Errol M Thomson¹^,3 , Andrew Williams² , Carole L Yauk¹ and Renaud Vincent¹^,3

¹Environment and Occupational Toxicology Division, Environmental Health Science and Research Bureau, Health Canada, Ottawa, Canada

²Biostatistics and Epidemiology Division, Environmental Health Science and Research Bureau, Health Canada, Ottawa, Canada

³Department of Biochemistry, Microbiology & Immunology, University of Ottawa, Ottawa, Canada

author email corresponding author email

Particle and Fibre Toxicology 2009, 6:6doi:10.1186/1743-8977-6-6


Published:	11 March 2009

Abstract

Background

Individuals with chronic lung disease are at increased risk of adverse health effects from airborne particulate matter. Characterization of underlying pollutant-phenotype interactions may require comprehensive strategies. Here, a toxicogenomic approach was used to investigate how inflammation modifies the pulmonary response to urban particulate matter.

Results

Transgenic mice with constitutive pulmonary overexpression of tumour necrosis factor (TNF)-α under the control of the surfactant protein C promoter and wildtype littermates (C57BL/6 background) were exposed by inhalation for 4 h to particulate matter (0 or 42 mg/m³EHC-6802) and euthanized 0 or 24 h post-exposure. The low alveolar dose of particles (16 μg) did not provoke an inflammatory response in the lungs of wildtype mice, nor exacerbate the chronic inflammation in TNF animals. Real-time PCR confirmed particle-dependent increases of CYP1A1 (30–100%), endothelin-1 (20–40%), and metallothionein-II (20–40%) mRNA in wildtype and TNF mice (p < 0.05), validating delivery of a biologically-effective dose.
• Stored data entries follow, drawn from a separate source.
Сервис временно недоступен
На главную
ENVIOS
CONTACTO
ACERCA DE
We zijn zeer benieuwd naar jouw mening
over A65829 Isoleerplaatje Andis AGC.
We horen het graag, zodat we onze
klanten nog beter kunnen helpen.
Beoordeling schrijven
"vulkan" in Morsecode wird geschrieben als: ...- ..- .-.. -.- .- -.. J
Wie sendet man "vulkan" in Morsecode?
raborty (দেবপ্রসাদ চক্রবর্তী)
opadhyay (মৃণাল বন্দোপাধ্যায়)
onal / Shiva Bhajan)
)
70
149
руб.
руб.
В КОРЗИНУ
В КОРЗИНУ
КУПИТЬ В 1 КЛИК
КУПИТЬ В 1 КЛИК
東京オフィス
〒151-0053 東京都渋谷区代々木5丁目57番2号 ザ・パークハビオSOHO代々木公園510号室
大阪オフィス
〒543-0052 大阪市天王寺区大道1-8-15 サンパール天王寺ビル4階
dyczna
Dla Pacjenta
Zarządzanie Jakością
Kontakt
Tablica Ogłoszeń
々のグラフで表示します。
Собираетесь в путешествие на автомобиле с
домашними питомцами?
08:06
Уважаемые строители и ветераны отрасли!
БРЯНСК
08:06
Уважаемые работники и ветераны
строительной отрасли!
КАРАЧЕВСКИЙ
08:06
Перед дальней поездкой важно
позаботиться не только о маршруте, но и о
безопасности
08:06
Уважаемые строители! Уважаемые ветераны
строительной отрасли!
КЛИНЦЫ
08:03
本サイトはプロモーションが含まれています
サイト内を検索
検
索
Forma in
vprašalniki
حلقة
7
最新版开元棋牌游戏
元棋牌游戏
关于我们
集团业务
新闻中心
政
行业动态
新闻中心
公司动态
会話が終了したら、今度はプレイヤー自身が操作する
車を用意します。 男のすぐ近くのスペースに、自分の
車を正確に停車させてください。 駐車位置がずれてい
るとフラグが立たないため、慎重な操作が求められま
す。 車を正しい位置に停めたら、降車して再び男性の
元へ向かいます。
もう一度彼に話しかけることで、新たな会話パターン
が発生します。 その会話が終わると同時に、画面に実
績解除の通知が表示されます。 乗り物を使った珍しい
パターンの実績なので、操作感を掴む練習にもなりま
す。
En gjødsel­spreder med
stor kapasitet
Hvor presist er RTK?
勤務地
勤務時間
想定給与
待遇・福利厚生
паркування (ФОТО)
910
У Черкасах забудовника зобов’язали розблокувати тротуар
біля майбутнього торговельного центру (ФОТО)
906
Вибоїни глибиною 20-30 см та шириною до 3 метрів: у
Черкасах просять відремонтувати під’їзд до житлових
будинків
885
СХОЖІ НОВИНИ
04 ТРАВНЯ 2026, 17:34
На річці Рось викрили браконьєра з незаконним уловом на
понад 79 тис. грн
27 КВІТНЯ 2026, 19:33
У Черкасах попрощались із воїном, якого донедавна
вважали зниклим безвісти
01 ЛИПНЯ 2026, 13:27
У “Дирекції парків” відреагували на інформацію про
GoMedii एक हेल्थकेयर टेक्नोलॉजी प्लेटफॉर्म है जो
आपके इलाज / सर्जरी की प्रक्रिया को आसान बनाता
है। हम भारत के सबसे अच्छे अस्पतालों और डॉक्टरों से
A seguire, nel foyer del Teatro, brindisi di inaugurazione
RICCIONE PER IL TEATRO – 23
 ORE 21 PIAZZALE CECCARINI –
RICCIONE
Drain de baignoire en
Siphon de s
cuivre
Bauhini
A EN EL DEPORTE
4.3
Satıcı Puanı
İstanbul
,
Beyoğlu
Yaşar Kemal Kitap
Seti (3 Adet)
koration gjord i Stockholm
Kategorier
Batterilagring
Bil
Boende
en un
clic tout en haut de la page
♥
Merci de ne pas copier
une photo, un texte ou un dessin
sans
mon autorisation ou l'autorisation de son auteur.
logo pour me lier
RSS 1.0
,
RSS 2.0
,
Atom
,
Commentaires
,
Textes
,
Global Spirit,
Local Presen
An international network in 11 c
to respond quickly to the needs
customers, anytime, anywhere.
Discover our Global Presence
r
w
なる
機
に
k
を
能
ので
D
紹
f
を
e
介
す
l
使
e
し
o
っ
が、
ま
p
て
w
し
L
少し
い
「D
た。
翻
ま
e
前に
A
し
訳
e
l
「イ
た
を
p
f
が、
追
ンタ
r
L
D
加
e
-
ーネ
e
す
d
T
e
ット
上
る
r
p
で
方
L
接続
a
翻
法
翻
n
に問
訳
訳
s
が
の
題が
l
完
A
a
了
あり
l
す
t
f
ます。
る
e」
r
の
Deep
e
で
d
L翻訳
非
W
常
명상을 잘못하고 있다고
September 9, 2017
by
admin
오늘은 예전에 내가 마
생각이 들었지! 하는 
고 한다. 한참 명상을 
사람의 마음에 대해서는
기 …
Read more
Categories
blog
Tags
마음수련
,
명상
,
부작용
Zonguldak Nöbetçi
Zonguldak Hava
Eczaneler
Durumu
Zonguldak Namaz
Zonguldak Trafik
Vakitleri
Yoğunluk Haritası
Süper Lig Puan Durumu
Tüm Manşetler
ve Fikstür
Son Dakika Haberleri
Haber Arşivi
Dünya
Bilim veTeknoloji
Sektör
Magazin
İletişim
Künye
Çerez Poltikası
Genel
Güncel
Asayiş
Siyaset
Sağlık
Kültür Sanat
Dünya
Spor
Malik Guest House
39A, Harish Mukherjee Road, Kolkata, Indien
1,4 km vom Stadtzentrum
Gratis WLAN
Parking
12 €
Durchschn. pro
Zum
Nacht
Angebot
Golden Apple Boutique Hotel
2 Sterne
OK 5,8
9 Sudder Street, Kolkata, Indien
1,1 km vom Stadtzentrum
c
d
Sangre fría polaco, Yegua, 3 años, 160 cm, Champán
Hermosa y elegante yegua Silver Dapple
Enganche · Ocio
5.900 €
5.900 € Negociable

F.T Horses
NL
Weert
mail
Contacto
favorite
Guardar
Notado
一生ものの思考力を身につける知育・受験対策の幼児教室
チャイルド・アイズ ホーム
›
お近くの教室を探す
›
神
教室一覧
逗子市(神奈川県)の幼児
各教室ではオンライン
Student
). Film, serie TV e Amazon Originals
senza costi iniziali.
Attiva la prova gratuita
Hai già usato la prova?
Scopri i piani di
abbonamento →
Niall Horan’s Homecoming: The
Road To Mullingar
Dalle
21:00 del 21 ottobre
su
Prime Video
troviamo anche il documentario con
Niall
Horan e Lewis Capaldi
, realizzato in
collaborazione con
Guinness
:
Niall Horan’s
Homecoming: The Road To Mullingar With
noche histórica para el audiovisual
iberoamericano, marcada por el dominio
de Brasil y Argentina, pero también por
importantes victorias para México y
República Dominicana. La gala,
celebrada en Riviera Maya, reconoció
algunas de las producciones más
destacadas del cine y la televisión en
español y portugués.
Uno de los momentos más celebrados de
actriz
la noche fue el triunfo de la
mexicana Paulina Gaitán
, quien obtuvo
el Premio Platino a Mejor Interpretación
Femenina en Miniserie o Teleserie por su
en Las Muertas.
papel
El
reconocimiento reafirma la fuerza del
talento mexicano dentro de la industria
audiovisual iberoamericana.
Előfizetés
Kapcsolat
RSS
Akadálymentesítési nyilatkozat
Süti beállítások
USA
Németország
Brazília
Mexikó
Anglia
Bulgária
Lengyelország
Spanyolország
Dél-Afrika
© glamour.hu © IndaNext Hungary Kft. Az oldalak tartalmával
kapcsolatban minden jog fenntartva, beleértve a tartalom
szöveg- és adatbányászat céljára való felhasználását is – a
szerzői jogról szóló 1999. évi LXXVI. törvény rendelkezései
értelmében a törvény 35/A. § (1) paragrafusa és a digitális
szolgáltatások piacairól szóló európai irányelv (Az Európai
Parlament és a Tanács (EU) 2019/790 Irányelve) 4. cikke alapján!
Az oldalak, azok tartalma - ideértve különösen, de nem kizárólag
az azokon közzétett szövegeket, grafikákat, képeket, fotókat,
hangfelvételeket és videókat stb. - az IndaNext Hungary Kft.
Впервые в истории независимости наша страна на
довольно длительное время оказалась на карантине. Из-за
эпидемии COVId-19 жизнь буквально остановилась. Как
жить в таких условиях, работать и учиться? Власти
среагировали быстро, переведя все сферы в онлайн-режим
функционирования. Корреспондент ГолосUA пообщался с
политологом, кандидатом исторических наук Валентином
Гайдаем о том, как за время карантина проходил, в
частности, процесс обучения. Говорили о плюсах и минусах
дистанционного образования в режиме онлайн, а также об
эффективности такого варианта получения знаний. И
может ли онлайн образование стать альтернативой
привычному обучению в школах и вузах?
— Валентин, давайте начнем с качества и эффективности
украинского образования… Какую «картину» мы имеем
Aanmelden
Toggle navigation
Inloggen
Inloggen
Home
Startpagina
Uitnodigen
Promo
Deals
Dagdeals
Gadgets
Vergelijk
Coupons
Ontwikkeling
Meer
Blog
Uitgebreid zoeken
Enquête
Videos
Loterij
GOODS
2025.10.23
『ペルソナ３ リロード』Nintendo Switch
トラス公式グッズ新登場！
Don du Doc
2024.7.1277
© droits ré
Despite detection of striking genotype-related differences, including activation of immune and inflammatory pathways consistent with the TNF-induced pathology, and time-related effects attributable to stress from nose-only exposure, microarray analysis failed to identify effects of the inhaled particles. Remarkably, the presence of chronic inflammation did not measurably amplify the transcriptional response to particulate matter.

Conclusion

Our data support the hypothesis that health effects of acute exposure to urban particles are dominated by activation of specific physiological response cascades rather than widespread changes in gene expression.